Major Lazer - Guns Don't Kill People... Lazers Do

Switch + Diplo = Major Lazer. Tout est dit... ou presque ! Car l'association de ces deux génies pouvait générer tout et son contraire mais ce qu'ils ont choisi, c'est de revisiter le ragga dancehall jamaïcain, en compagnie de tous leurs amis (21 invités en tout, dont Santigold, Mr Lexx, Amanda Blank, Crookers, Ms. Thing...). Au final, un album brûlant qui pousse aux danses effrénées, aux déhanchés tantôt suaves, tantôt frénétiques, et qui ne se gênera pas pour faire grimper la température dans vos soirées. [4/5]


Fukkk Offf - Love Me Hate Me Kiss Me Kill Me

La couverture, le titre des morceaux et le pseudonyme de l'artiste en témoigne, on est pas ici sur le terrain de la finesse. Si ce n'est pas un mal en soi, ça n'excuse pas la techno insupportable servie ici par le producteur allemand, dont l'absence de talent le conduit à enchaîner les lieux communs de l'electro plus-bourrine-tu-meurs. La violence de ce très long calvaire (73 minutes) n'a malheureusement d'égale que la migraine qu'il nous laissera une fois achevé. [1/5]


Discovery - LP

Ce duo formé par Rostam Batmanglij, aux claviers dans Vampire Weekend, et Wes Miles, chanteur de Ra Ra Riot, fait un peu figure d'ovni sonore avec son étrange mélange de rythmiques R'n'B, de synthés Bontempi, et de chants vocodés. Néanmoins, la sauce prend bien et se révèle même particulièrement goûteuse : le mélange final sonne comme de la pop électronique et mutante. Savoureux. [3,75/5]


La Roux - s/t

"Quicksand" nous avait bien plu. "In For The Kill" nous avait un peu fait peur. "Bulletproof" nous a vraiment fait peur. La Roux (l'album) confirme : La Roux (la chanteuse), c'est du toc. Derrière un look androgyne plagié sur Bowie, on retrouve un son 80's surproduit, une voix un peu trop Auto-Tunée, lisse et fade, et surtout aucune inventivité. L'album compte 12 morceaux mais un seul aurait suffi. [1,75/5]
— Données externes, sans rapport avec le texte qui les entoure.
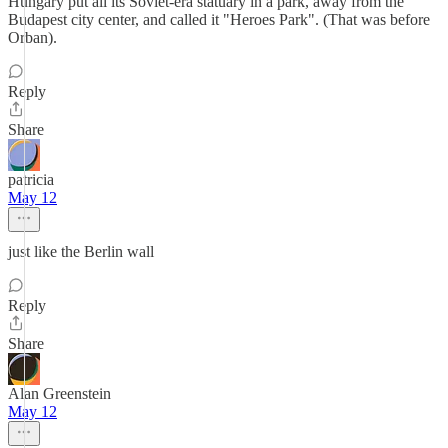
Hungary put all its Soviet-era statuary in a park, away from the
Budapest city center, and called it "Heroes Park". (That was before
Orban).
Reply
Share
patricia
May 12
just like the Berlin wall
Reply
Share
Alan Greenstein
May 12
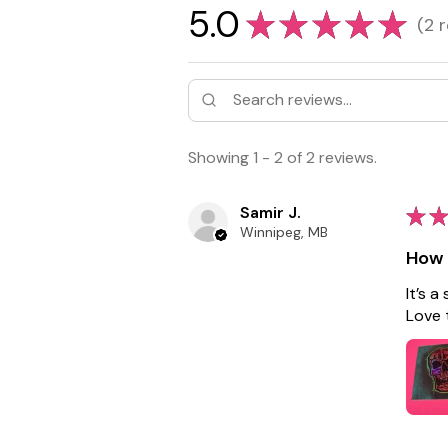
5.0
★
★
★
★
★
2
r
2
Showing 1 - 2 of 2 reviews.
Samir J.
★
★
Winnipeg, MB
How 
It’s a
Love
Artistes divers - Edges : A New French Electronic Generation

Cette sympathique compilation (découverte par hasard à la Fn*c) montre à quel point les jeunes artistes de la scène electro française ont tendance à brasser les mêmes influences : sonorités 80's, italo-disco, synthés rétro et bien sûr new wave. La qualité moyenne des morceaux est plutôt bonne avec une mention spéciale pour les groupes suivants dont les noms seront jetés en pâture : Breakbot, Discodeine, Rove Dogs, Gentlemen Drivers, Anoraak, Chateau Marmont, Danger... Des formations à suivre donc ! [3,5/5]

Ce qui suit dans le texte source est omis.